The listing below must be copied exactly and in full.

Segment Start: Data for analysis

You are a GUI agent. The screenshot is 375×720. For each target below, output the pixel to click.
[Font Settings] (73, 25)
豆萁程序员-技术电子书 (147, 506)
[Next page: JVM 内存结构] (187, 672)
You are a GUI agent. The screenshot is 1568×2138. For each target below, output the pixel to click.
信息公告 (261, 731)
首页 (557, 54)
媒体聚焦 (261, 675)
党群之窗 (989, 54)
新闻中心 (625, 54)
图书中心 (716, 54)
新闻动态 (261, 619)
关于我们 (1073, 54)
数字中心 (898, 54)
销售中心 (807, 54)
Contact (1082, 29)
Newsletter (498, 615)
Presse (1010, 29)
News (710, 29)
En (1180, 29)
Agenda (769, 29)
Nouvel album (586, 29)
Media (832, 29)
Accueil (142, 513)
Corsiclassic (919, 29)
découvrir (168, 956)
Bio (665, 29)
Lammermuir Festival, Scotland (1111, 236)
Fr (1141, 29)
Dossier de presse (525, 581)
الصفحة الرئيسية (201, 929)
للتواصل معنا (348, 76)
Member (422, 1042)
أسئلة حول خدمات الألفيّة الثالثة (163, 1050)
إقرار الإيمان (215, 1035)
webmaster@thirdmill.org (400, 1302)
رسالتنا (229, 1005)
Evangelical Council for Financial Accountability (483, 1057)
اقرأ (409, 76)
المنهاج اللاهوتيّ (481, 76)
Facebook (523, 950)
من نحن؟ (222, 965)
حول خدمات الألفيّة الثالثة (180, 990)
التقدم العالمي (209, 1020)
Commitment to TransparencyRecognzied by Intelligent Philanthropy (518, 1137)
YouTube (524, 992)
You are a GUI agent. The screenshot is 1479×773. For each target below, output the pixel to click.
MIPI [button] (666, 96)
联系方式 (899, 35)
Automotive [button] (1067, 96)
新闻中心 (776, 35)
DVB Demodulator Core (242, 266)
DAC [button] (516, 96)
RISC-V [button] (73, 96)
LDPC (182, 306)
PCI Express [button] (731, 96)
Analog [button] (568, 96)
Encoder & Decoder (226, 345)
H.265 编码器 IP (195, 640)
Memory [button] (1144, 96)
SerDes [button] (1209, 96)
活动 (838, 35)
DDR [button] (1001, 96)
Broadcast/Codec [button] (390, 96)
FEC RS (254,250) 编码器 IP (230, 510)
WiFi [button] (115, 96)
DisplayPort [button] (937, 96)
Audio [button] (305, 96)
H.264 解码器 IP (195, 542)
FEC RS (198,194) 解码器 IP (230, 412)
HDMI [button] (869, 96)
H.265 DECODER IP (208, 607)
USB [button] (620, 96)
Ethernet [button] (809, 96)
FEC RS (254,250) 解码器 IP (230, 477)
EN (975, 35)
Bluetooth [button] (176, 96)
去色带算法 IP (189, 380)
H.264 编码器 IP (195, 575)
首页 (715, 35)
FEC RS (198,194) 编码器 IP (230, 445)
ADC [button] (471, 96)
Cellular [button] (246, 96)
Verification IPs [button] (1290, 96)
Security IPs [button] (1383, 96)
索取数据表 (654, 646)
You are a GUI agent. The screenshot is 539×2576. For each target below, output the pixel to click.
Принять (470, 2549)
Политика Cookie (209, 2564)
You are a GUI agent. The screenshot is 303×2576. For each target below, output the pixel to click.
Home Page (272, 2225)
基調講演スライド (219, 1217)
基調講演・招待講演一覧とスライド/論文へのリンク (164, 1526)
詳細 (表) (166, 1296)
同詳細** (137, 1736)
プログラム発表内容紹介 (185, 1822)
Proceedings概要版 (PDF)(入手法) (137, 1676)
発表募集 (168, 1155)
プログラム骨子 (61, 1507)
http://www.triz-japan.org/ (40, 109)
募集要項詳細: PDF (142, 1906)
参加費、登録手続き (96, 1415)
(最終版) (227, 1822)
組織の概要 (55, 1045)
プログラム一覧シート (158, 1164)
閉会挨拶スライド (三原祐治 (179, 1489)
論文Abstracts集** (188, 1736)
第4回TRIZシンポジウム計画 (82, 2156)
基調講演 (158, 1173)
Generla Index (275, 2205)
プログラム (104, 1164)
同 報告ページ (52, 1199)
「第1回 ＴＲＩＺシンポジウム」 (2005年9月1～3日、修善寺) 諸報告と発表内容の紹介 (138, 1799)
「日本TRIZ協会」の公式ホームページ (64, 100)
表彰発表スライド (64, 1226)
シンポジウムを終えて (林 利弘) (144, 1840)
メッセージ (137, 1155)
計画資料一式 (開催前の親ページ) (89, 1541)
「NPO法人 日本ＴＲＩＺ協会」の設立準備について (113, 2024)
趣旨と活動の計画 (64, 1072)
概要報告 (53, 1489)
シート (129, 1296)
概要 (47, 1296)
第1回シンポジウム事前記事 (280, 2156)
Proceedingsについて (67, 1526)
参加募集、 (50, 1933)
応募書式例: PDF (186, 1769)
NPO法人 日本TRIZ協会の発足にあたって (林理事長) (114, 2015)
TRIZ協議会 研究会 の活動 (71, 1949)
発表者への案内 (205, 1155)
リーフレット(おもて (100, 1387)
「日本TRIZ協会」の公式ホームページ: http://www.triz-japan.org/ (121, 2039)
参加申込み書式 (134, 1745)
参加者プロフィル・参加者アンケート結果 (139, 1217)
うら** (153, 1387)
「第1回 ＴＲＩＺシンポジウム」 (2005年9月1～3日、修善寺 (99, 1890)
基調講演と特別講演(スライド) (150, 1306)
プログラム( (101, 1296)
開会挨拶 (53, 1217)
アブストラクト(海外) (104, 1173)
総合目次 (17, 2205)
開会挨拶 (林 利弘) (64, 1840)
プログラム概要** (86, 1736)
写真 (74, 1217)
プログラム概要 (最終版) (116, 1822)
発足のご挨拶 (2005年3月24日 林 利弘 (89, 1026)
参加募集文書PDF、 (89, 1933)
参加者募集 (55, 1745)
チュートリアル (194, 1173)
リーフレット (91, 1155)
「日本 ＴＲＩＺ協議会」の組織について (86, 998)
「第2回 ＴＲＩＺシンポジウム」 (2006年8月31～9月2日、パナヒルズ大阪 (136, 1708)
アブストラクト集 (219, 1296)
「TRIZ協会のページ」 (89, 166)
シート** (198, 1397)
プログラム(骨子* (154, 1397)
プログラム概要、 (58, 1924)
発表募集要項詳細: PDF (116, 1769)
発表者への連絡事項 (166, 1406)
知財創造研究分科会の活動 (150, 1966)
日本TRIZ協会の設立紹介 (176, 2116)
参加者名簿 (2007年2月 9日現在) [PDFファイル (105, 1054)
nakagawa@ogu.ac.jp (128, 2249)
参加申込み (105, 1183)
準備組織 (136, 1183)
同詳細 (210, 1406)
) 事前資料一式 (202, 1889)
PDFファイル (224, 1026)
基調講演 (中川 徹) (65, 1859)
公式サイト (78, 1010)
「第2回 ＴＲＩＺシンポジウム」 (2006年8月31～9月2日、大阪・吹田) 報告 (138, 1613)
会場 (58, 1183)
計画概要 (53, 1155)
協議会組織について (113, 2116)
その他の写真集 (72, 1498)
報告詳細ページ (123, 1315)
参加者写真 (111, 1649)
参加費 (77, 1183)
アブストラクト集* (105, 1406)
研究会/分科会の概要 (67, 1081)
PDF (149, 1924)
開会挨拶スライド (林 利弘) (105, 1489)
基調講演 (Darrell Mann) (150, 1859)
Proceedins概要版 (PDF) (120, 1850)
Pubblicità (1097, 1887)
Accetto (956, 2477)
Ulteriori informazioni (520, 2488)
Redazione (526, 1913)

Segment End: Data for analysis

**Result of this exercise**
You are a GUI agent. The screenshot is 375×720. For each target below, output the pixel to click.
[Font Settings] (73, 25)
豆萁程序员-技术电子书 (147, 506)
[Next page: JVM 内存结构] (187, 672)
You are a GUI agent. The screenshot is 1568×2138. For each target below, output the pixel to click.
信息公告 (261, 731)
首页 (557, 54)
媒体聚焦 (261, 675)
党群之窗 (989, 54)
新闻中心 (625, 54)
图书中心 (716, 54)
新闻动态 (261, 619)
关于我们 (1073, 54)
数字中心 (898, 54)
销售中心 (807, 54)
Contact (1082, 29)
Newsletter (498, 615)
Presse (1010, 29)
News (710, 29)
En (1180, 29)
Agenda (769, 29)
Nouvel album (586, 29)
Media (832, 29)
Accueil (142, 513)
Corsiclassic (919, 29)
découvrir (168, 956)
Bio (665, 29)
Lammermuir Festival, Scotland (1111, 236)
Fr (1141, 29)
Dossier de presse (525, 581)
الصفحة الرئيسية (201, 929)
للتواصل معنا (348, 76)
Member (422, 1042)
أسئلة حول خدمات الألفيّة الثالثة (163, 1050)
إقرار الإيمان (215, 1035)
webmaster@thirdmill.org (400, 1302)
رسالتنا (229, 1005)
Evangelical Council for Financial Accountability (483, 1057)
اقرأ (409, 76)
المنهاج اللاهوتيّ (481, 76)
Facebook (523, 950)
من نحن؟ (222, 965)
حول خدمات الألفيّة الثالثة (180, 990)
التقدم العالمي (209, 1020)
Commitment to TransparencyRecognzied by Intelligent Philanthropy (518, 1137)
YouTube (524, 992)
You are a GUI agent. The screenshot is 1479×773. For each target below, output the pixel to click.
MIPI [button] (666, 96)
联系方式 (899, 35)
Automotive [button] (1067, 96)
新闻中心 (776, 35)
DVB Demodulator Core (242, 266)
DAC [button] (516, 96)
RISC-V [button] (73, 96)
LDPC (182, 306)
PCI Express [button] (731, 96)
Analog [button] (568, 96)
Encoder & Decoder (226, 345)
H.265 编码器 IP (195, 640)
Memory [button] (1144, 96)
SerDes [button] (1209, 96)
活动 (838, 35)
DDR [button] (1001, 96)
Broadcast/Codec [button] (390, 96)
FEC RS (254,250) 编码器 IP (230, 510)
WiFi [button] (115, 96)
DisplayPort [button] (937, 96)
Audio [button] (305, 96)
H.264 解码器 IP (195, 542)
FEC RS (198,194) 解码器 IP (230, 412)
HDMI [button] (869, 96)
H.265 DECODER IP (208, 607)
USB [button] (620, 96)
Ethernet [button] (809, 96)
FEC RS (254,250) 解码器 IP (230, 477)
EN (975, 35)
Bluetooth [button] (176, 96)
去色带算法 IP (189, 380)
H.264 编码器 IP (195, 575)
首页 (715, 35)
FEC RS (198,194) 编码器 IP (230, 445)
ADC [button] (471, 96)
Cellular [button] (246, 96)
Verification IPs [button] (1290, 96)
Security IPs [button] (1383, 96)
索取数据表 (654, 646)
You are a GUI agent. The screenshot is 539×2576. For each target below, output the pixel to click.
Принять (470, 2549)
Политика Cookie (209, 2564)
You are a GUI agent. The screenshot is 303×2576. For each target below, output the pixel to click.
Home Page (272, 2225)
基調講演スライド (219, 1217)
基調講演・招待講演一覧とスライド/論文へのリンク (164, 1526)
詳細 (表) (166, 1296)
同詳細** (137, 1736)
プログラム発表内容紹介 (185, 1822)
Proceedings概要版 (PDF)(入手法) (137, 1676)
発表募集 (168, 1155)
プログラム骨子 (61, 1507)
http://www.triz-japan.org/ (40, 109)
募集要項詳細: PDF (142, 1906)
参加費、登録手続き (96, 1415)
(最終版) (227, 1822)
組織の概要 (55, 1045)
プログラム一覧シート (158, 1164)
閉会挨拶スライド (三原祐治 (179, 1489)
論文Abstracts集** (188, 1736)
第4回TRIZシンポジウム計画 (82, 2156)
基調講演 (158, 1173)
Generla Index (275, 2205)
プログラム (104, 1164)
同 報告ページ (52, 1199)
「第1回 ＴＲＩＺシンポジウム」 (2005年9月1～3日、修善寺) 諸報告と発表内容の紹介 (138, 1799)
「日本TRIZ協会」の公式ホームページ (64, 100)
表彰発表スライド (64, 1226)
シンポジウムを終えて (林 利弘) (144, 1840)
メッセージ (137, 1155)
計画資料一式 (開催前の親ページ) (89, 1541)
「NPO法人 日本ＴＲＩＺ協会」の設立準備について (113, 2024)
趣旨と活動の計画 (64, 1072)
概要報告 (53, 1489)
シート (129, 1296)
概要 (47, 1296)
第1回シンポジウム事前記事 (280, 2156)
Proceedingsについて (67, 1526)
参加募集、 (50, 1933)
応募書式例: PDF (186, 1769)
NPO法人 日本TRIZ協会の発足にあたって (林理事長) (114, 2015)
TRIZ協議会 研究会 の活動 (71, 1949)
発表者への案内 (205, 1155)
リーフレット(おもて (100, 1387)
「日本TRIZ協会」の公式ホームページ: http://www.triz-japan.org/ (121, 2039)
参加申込み書式 (134, 1745)
参加者プロフィル・参加者アンケート結果 (139, 1217)
うら** (153, 1387)
「第1回 ＴＲＩＺシンポジウム」 (2005年9月1～3日、修善寺 (99, 1890)
基調講演と特別講演(スライド) (150, 1306)
プログラム( (101, 1296)
開会挨拶 (53, 1217)
アブストラクト(海外) (104, 1173)
総合目次 (17, 2205)
開会挨拶 (林 利弘) (64, 1840)
プログラム概要** (86, 1736)
写真 (74, 1217)
プログラム概要 (最終版) (116, 1822)
発足のご挨拶 (2005年3月24日 林 利弘 (89, 1026)
参加募集文書PDF、 (89, 1933)
参加者募集 (55, 1745)
チュートリアル (194, 1173)
リーフレット (91, 1155)
「日本 ＴＲＩＺ協議会」の組織について (86, 998)
「第2回 ＴＲＩＺシンポジウム」 (2006年8月31～9月2日、パナヒルズ大阪 (136, 1708)
アブストラクト集 (219, 1296)
「TRIZ協会のページ」 (89, 166)
シート** (198, 1397)
プログラム(骨子* (154, 1397)
プログラム概要、 (58, 1924)
発表募集要項詳細: PDF (116, 1769)
発表者への連絡事項 (166, 1406)
知財創造研究分科会の活動 (150, 1966)
日本TRIZ協会の設立紹介 (176, 2116)
参加者名簿 (2007年2月 9日現在) [PDFファイル (105, 1054)
nakagawa@ogu.ac.jp (128, 2249)
参加申込み (105, 1183)
準備組織 (136, 1183)
同詳細 (210, 1406)
) 事前資料一式 (202, 1889)
PDFファイル (224, 1026)
基調講演 (中川 徹) (65, 1859)
公式サイト (78, 1010)
「第2回 ＴＲＩＺシンポジウム」 (2006年8月31～9月2日、大阪・吹田) 報告 (138, 1613)
会場 (58, 1183)
計画概要 (53, 1155)
協議会組織について (113, 2116)
その他の写真集 (72, 1498)
報告詳細ページ (123, 1315)
参加者写真 (111, 1649)
参加費 (77, 1183)
アブストラクト集* (105, 1406)
研究会/分科会の概要 (67, 1081)
PDF (149, 1924)
開会挨拶スライド (林 利弘) (105, 1489)
基調講演 (Darrell Mann) (150, 1859)
Proceedins概要版 (PDF) (120, 1850)
Pubblicità (1097, 1887)
Accetto (956, 2477)
Ulteriori informazioni (520, 2488)
Redazione (526, 1913)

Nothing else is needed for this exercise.